Wetenschappers van de Europese Commissie zeggen over het transport van de eendagskuikens naar de stallen: “Major causes of in-transport and post-transport mortality and morbidity are dehydration and under-nutrition.” Totdat ze in de stallen zijn gearriveerd, lijden ze dorst en honger en raakt hun gezondheid ernstig aangetast: ze hebben een aangetaste weerstand, gemankeerde darmontwikkeling en verstoorde temperatuurhuishouding. Voor ongeveer 1% van de kuikens is dit fataal; dat zijn er vijf miljoen per jaar. Een veelvoud hiervan overleeft het wel, maar lijdt door honger en dorst en aangetaste gezondheid. Dit is een belangrijke reden waarom plofkippen onverantwoord veel antibiotica nodig hebben om de slachtleeftijd te halen: gemiddeld twee dosis in zes weken.
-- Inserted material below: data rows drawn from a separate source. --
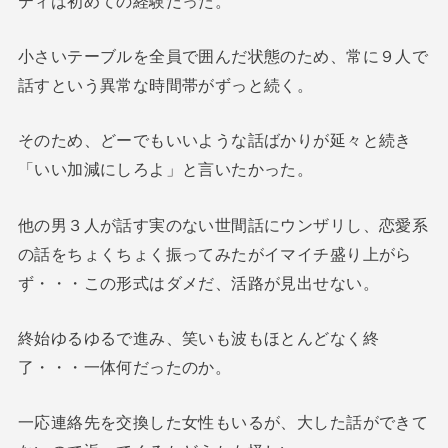
ティは初めての経験だった。
小さいテーブルを全員で囲んだ状態のため、常に９人で
話すという異常な時間帯がずっと続く。
そのため、どーでもいいような話ばかりが延々と続き
「いい加減にしろよ」と言いたかった。
他の男３人が話す実のない世間話にウンザリし、恋愛系
の話をちょくちょく振ってみたがイマイチ盛り上がら
ず・・・この形式はダメだ、活路が見出せない。
終始ゆるゆるで進み、笑いも波もほとんどなく終
了・・・一体何だったのか。
一応連絡先を交換した女性もいるが、大した話ができて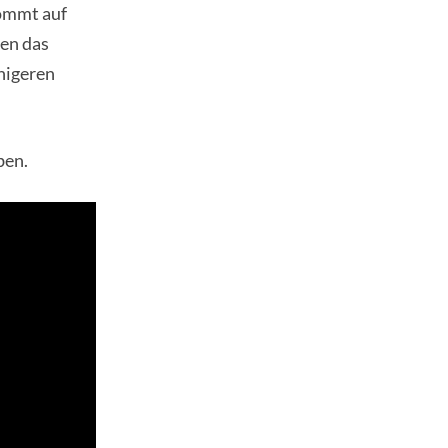
kommt auf
den das
higeren
ben.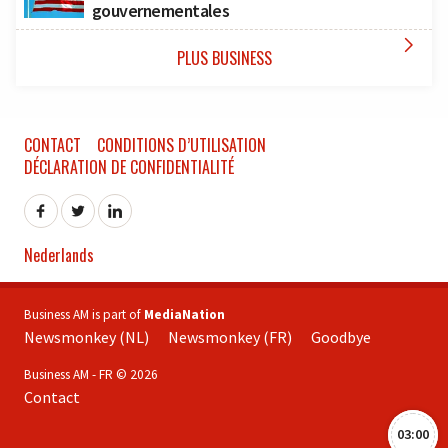
gouvernementales

PLUS BUSINESS
CONTACT
CONDITIONS D’UTILISATION
DÉCLARATION DE CONFIDENTIALITÉ
Nederlands
Business AM is part of
MediaNation
Newsmonkey (NL)
Newsmonkey (FR)
Goodbye
Business AM - FR © 2026
Contact
03:00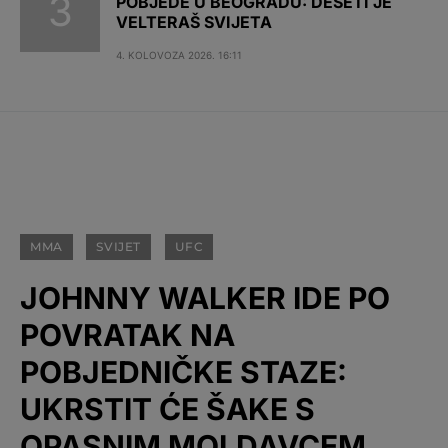
POBJEDE U BEOGRADU: DESETI JE
VELTERAŠ SVIJETA
4. KOLOVOZA 2026. 16:11
MMA
SVIJET
UFC
JOHNNY WALKER IDE PO
POVRATAK NA
POBJEDNIČKE STAZE:
UKRSTIT ĆE ŠAKE S
OPASNIM MOLDAVCEM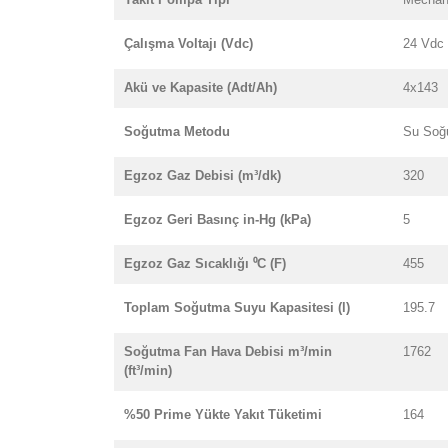
Çalışma Voltajı (Vdc)
24 Vdc
Akü ve Kapasite (Adt/Ah)
4x143
Soğutma Metodu
Su Soğ
Egzoz Gaz Debisi (m³/dk)
320
Egzoz Geri Basınç in-Hg (kPa)
5
Egzoz Gaz Sıcaklığı ⁰C (F)
455
Toplam Soğutma Suyu Kapasitesi (l)
195.7
Soğutma Fan Hava Debisi m³/min
1762
(ft³/min)
%50 Prime Yükte Yakıt Tüketimi
164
De Nederlandse broederijen lijken volgens Wakker Dier deze extra sterfte van circa 1% acceptabel te vinden en kijken amper uit naar alternatieven. Voor hen is een kuikenleven slechts een kwartje waard. Dit terwijl Wageningen UR in een onderzoek in opdracht van het Ministerie EL&I al in 2011 concludeerde: “Voor een gezond kuiken is het essentieel om direct uit het ei over vers water en voer te beschikken. In de gangbare broederij gebeurt dat niet, omdat niet alle kuikens tegelijk uitkomen in de broedstoof. Hier bestaan al verschillende oplossingen voor… “. De wet staat een dergelijke behandeling van kuikens niet toe. Zo schrijft het Besluit Welzijn Productiedieren in artikel 4 lid 4 en 5 lid 8 voor dat dieren altijd over een toereikende hoeveelheid voer en water dienen te beschikken.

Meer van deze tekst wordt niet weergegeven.